How Michael Kaan's father's memoirs about growing up during WWII in Hong Kong inspired his debut novel
CBC Radio | Posted: May 14, 2018 2:11 PM | Last Updated: May 14, 2018
Micahel Kaan's The Water Beetles is on the shortlist for the 2018 Amazon.ca First Novel Award. In 2017, it was nominated for the Governor General's Literary Award for fiction. It begins with the Japanese invasion of Hong Kong and follows a young boy who flees his family home, only to be captured by Japanese soldiers. The story is loosely based on Michael's father's diaries.
A familiar story
"One day, my mother gave me a plastic bag with my dad's memoirs in it. It was a story that I kind of knew when I was younger, but I didn't know the details. His memoirs were full of such incredible stories that I knew I had to write it up as a novel. In The Water Beetles, Chung-Man, the main character, is forced to separate from his family because his mother decides that he should. He and some other children leave Hong Kong and go into the countryside.

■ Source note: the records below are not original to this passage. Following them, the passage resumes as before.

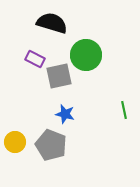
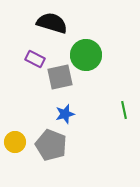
gray square: moved 1 px right, 1 px down
blue star: rotated 30 degrees counterclockwise
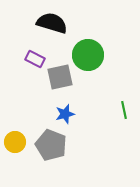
green circle: moved 2 px right
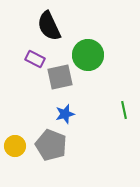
black semicircle: moved 3 px left, 3 px down; rotated 132 degrees counterclockwise
yellow circle: moved 4 px down
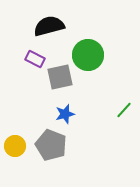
black semicircle: rotated 100 degrees clockwise
green line: rotated 54 degrees clockwise
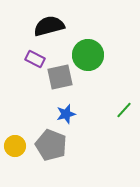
blue star: moved 1 px right
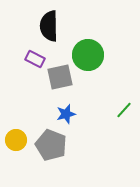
black semicircle: rotated 76 degrees counterclockwise
yellow circle: moved 1 px right, 6 px up
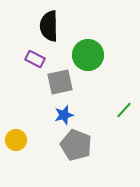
gray square: moved 5 px down
blue star: moved 2 px left, 1 px down
gray pentagon: moved 25 px right
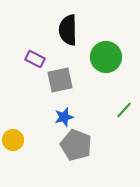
black semicircle: moved 19 px right, 4 px down
green circle: moved 18 px right, 2 px down
gray square: moved 2 px up
blue star: moved 2 px down
yellow circle: moved 3 px left
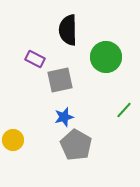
gray pentagon: rotated 8 degrees clockwise
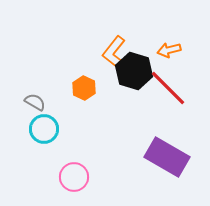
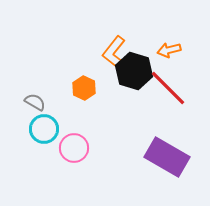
pink circle: moved 29 px up
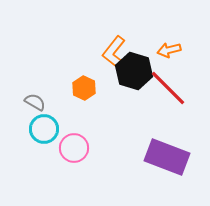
purple rectangle: rotated 9 degrees counterclockwise
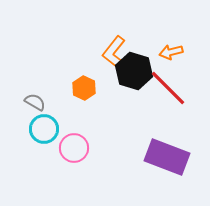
orange arrow: moved 2 px right, 2 px down
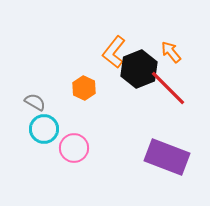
orange arrow: rotated 65 degrees clockwise
black hexagon: moved 5 px right, 2 px up; rotated 21 degrees clockwise
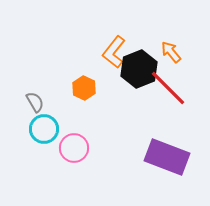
gray semicircle: rotated 30 degrees clockwise
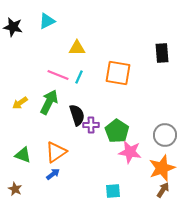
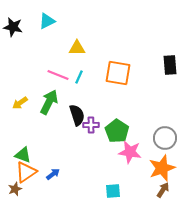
black rectangle: moved 8 px right, 12 px down
gray circle: moved 3 px down
orange triangle: moved 30 px left, 20 px down
brown star: rotated 24 degrees clockwise
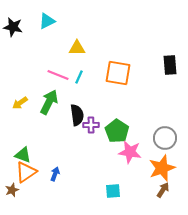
black semicircle: rotated 10 degrees clockwise
blue arrow: moved 2 px right; rotated 32 degrees counterclockwise
brown star: moved 3 px left, 1 px down
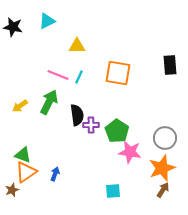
yellow triangle: moved 2 px up
yellow arrow: moved 3 px down
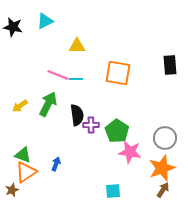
cyan triangle: moved 2 px left
cyan line: moved 3 px left, 2 px down; rotated 64 degrees clockwise
green arrow: moved 1 px left, 2 px down
blue arrow: moved 1 px right, 10 px up
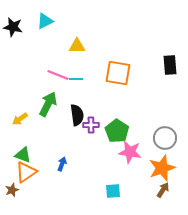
yellow arrow: moved 13 px down
blue arrow: moved 6 px right
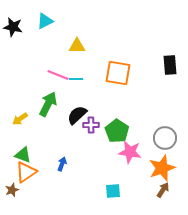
black semicircle: rotated 125 degrees counterclockwise
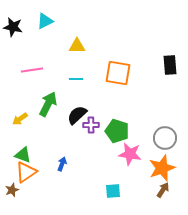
pink line: moved 26 px left, 5 px up; rotated 30 degrees counterclockwise
green pentagon: rotated 15 degrees counterclockwise
pink star: moved 2 px down
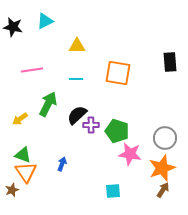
black rectangle: moved 3 px up
orange triangle: rotated 30 degrees counterclockwise
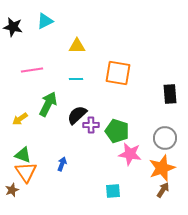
black rectangle: moved 32 px down
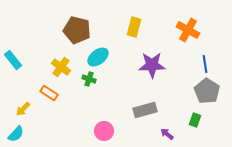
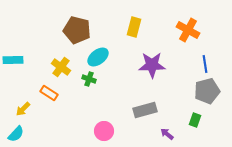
cyan rectangle: rotated 54 degrees counterclockwise
gray pentagon: rotated 25 degrees clockwise
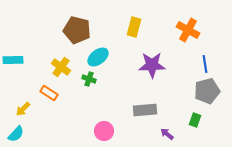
gray rectangle: rotated 10 degrees clockwise
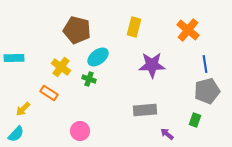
orange cross: rotated 10 degrees clockwise
cyan rectangle: moved 1 px right, 2 px up
pink circle: moved 24 px left
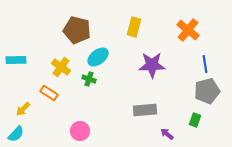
cyan rectangle: moved 2 px right, 2 px down
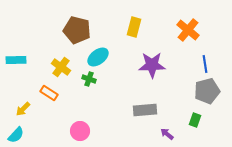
cyan semicircle: moved 1 px down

It is very difficult for them because they're away from their mother and Chung-Man's father died a long time ago. It begins his long process of surviving and feeling divided. He feels permanent damage, but knows he has to move on."
Reconsidering research
"I started out doing a lot of research — then I dropped it all. One thing I realized by reading other stories from people in this kind of environment is that we, looking back, know all the historical detail. But when you are in an older time without much media, you have no idea what is going on day to day; you simply know that your world has been turned upside down. So I stopped doing research and simply wrote the story from the perspective of people in that situation to try to recreate that sense of feeling trapped and living moment by moment."
Micahel Kaan's comments have been edited and condensed.